PROBLEM TO WORK ON -
What lines in the data below mention the string "Royal"? Copy them out.

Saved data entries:
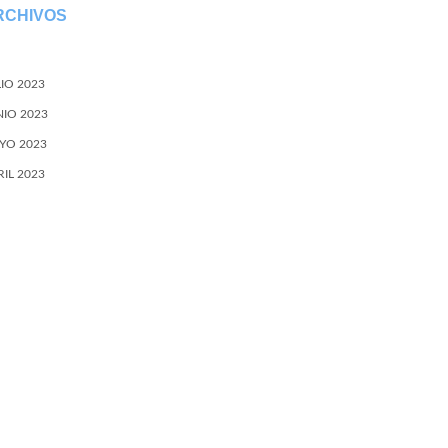
RCHIVOS
LIO 2023
NIO 2023
YO 2023
RIL 2023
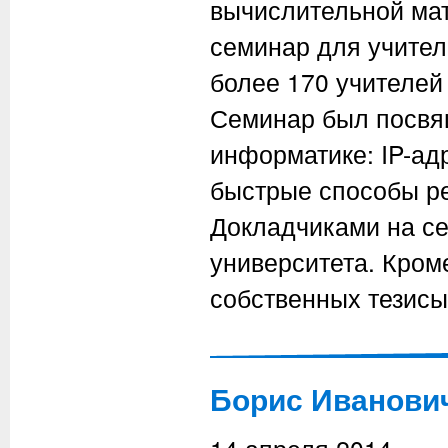
вычислительной мат
семинар для учител
более 170 учителей
Семинар был посвя
информатике: IP-ад
быстрые способы ре
Докладчиками на с
университета. Кроме
собственных тезисы
Борис Иванович 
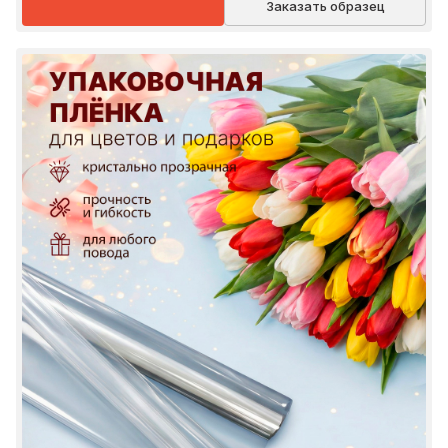
Заказать образец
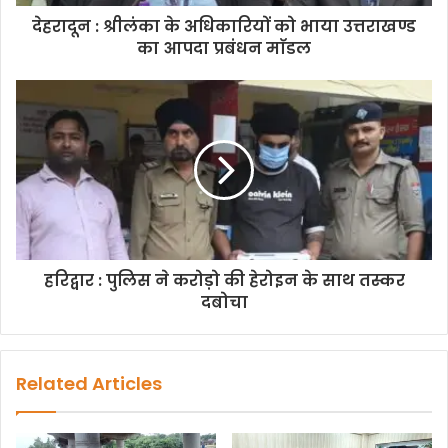
d
d
देहरादून : श्रीलंका के अधिकारियों को भाया उत्तराखण्ड
r
का आपदा प्रबंधन माॅडल
e
s
s
हरिद्वार : पुलिस ने करोड़ो की हेरोइन के साथ तस्कर
दबोचा
Related Articles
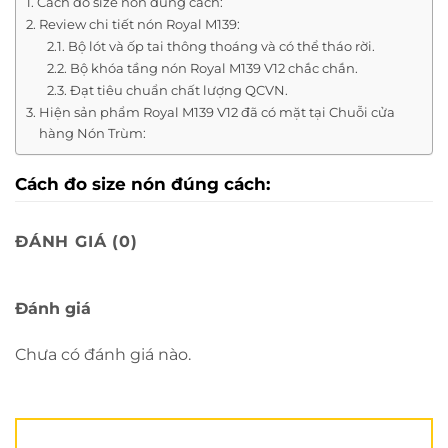
Cách đo size nón đúng cách:
Review chi tiết nón Royal M139:
Bộ lót và ốp tai thông thoáng và có thể tháo rời.
Bộ khóa tầng nón Royal M139 V12 chắc chắn.
Đạt tiêu chuẩn chất lượng QCVN.
Hiện sản phẩm Royal M139 V12 đã có mặt tại Chuỗi cửa
hàng Nón Trùm:
Cách đo size nón đúng cách:
ĐÁNH GIÁ (0)
Đánh giá
Chưa có đánh giá nào.
Review chi tiết nón Royal M139:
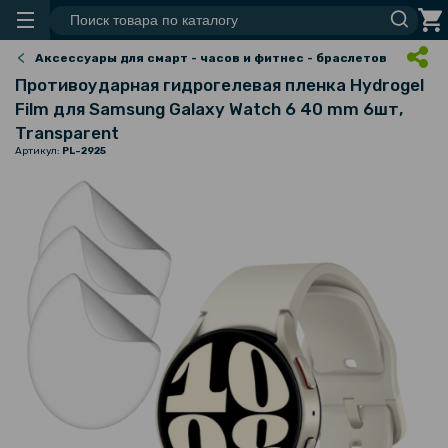
Аксессуары для смарт - часов и фитнес - браслетов
Противоударная гидрогелевая пленка Hydrogel
Film для Samsung Galaxy Watch 6 40 mm 6шт,
Transparent
Артикул:
PL-2925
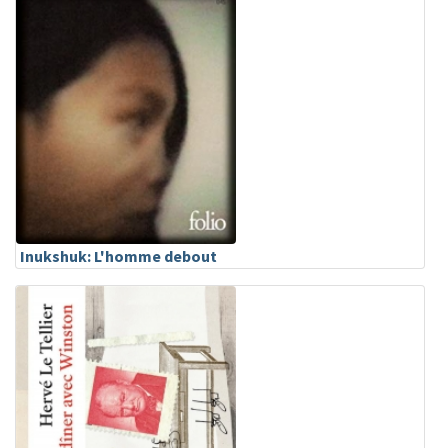
Inukshuk: L'homme debout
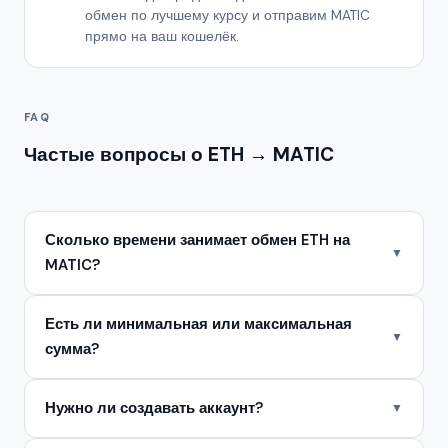
обмен по лучшему курсу и отправим MATIC
прямо на ваш кошелёк.
FAQ
Частые вопросы о ETH → MATIC
Сколько времени занимает обмен ETH на
▼
MATIC?
Есть ли минимальная или максимальная
▼
сумма?
Нужно ли создавать аккаунт?
▼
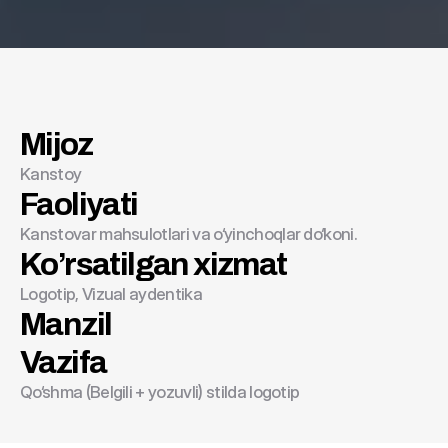
Mijoz
Kanstoy
Kanstoy
Faoliyati
Kanstovar mahsulotlari va o‘yinchoqlar do‘koni.
Ko’rsatilgan xizmat
Logotip, Vizual aydentika
Manzil
Vazifa
Qo‘shma (Belgili + yozuvli) stilda logotip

EXERCISE RESULT -
Review chi tiết nón Royal M139:
Bộ khóa tầng nón Royal M139 V12 chắc chắn.
Hiện sản phẩm Royal M139 V12 đã có mặt tại Chuỗi cửa
Review chi tiết nón Royal M139:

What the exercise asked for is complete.